Roadside Lidar Vehicle Detection and Tracking Using Range And Intensity Background Subtraction

In this paper, we present the solution of roadside LiDAR object detection using a combination of two unsupervised learning algorithms. The 3D point clouds data are firstly converted into spherical coordinates and filled into the azimuth grid matrix using a hash function. After that, the raw LiDAR data were rearranged into spatial-temporal data structures to store the information of range, azimuth, and intensity. Dynamic Mode Decomposition method is applied for decomposing the point cloud data into low-rank backgrounds and sparse foregrounds based on intensity channel pattern recognition. The Triangle Algorithm automatically finds the dividing value to separate the moving targets from static background according to range information. After intensity and range background subtraction, the foreground moving objects will be detected using a density-based detector and encoded into the state-space model for tracking. The output of the proposed model includes vehicle trajectories that can enable many mobility and safety applications. The method was validated against a commercial traffic data collection platform and demonstrated to be an efficient and reliable solution for infrastructure LiDAR object detection. In contrast to the previous methods that process directly on the scattered and discrete point clouds, the proposed method can establish the less sophisticated linear relationship of the 3D measurement data, which captures the spatial-temporal structure that we often desire.

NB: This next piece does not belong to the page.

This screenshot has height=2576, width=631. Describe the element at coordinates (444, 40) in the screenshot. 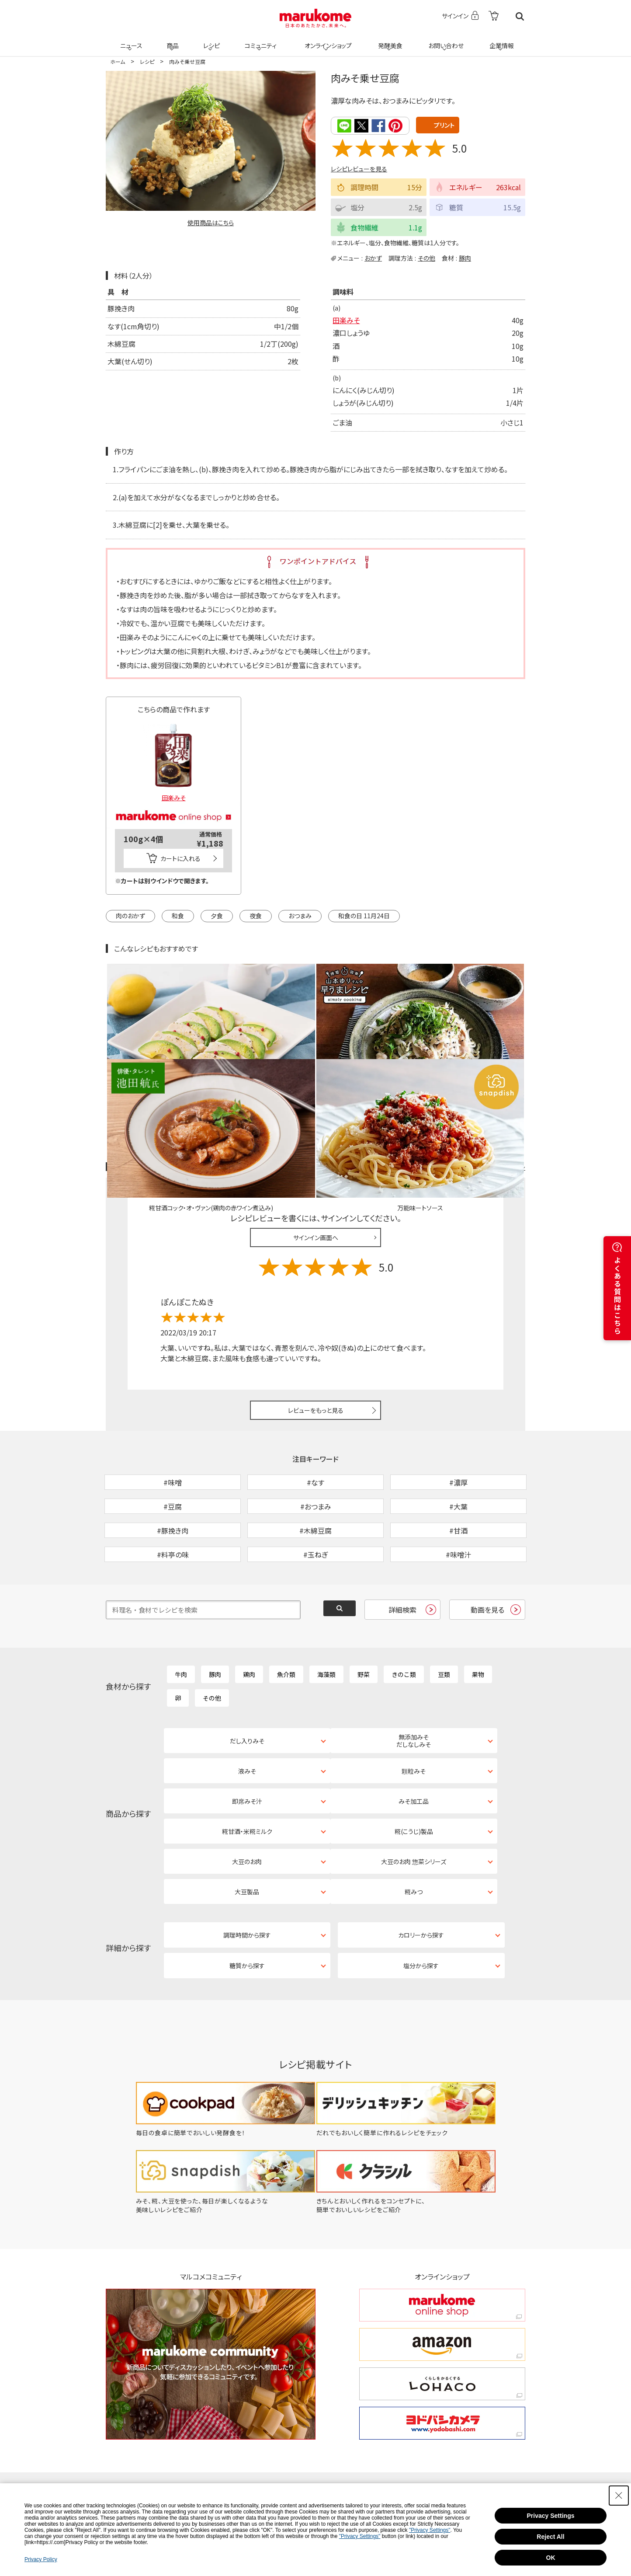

Spatial-Temporal Map Vehicle Trajectory Detection Using Dynamic Mode Decomposition and Res-UNet+ Neural Networks

This paper presents a machine-learning-enhanced longitudinal scanline method to extract vehicle trajectories from high-angle traffic cameras. The Dynamic Mode Decomposition (DMD) method is applied to extract vehicle strands by decomposing the Spatial-Temporal Map (STMap) into the sparse foreground and low-rank background. A deep neural network named Res-UNet+ was designed for the semantic segmentation task by adapting two prevalent deep learning architectures. The Res-UNet+ neural networks significantly improve the performance of the STMap-based vehicle detection, and the DMD model provides many interesting insights for understanding the evolution of underlying spatial-temporal structures preserved by STMap. The model outputs were compared with the previous image processing model and mainstream semantic segmentation deep neural networks. After a thorough evaluation, the model is proved to be accurate and robust against many challenging factors. Last but not least, this paper fundamentally addressed many quality issues found in NGSIM trajectory data. The cleaned high-quality trajectory data are published to support future theoretical and modeling research on traffic flow and microscopic vehicle control. This method is a reliable solution for video-based trajectory extraction and has wide applicability.